(SUPPLIED MATERIAL Opens)
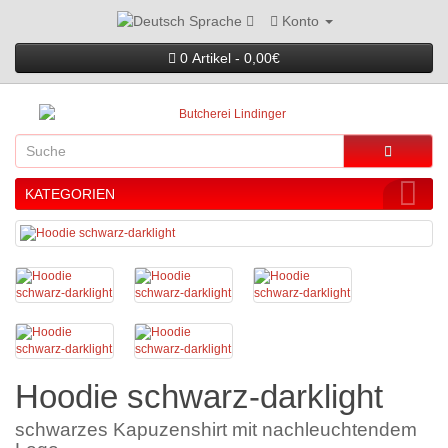
Konto
Sprache
0 Artikel - 0,00€
KATEGORIEN
Hoodie schwarz-darklight
schwarzes Kapuzenshirt mit nachleuchtendem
(SUPPLIED MATERIAL Closes)
__EXERCISE AIM__.
Find the line containing "0 Artikel - 0,00€" in the data above. Please transcribe it and every line after it, exactly.

__ANSWER SECTION__.
0 Artikel - 0,00€
KATEGORIEN
Hoodie schwarz-darklight
schwarzes Kapuzenshirt mit nachleuchtendem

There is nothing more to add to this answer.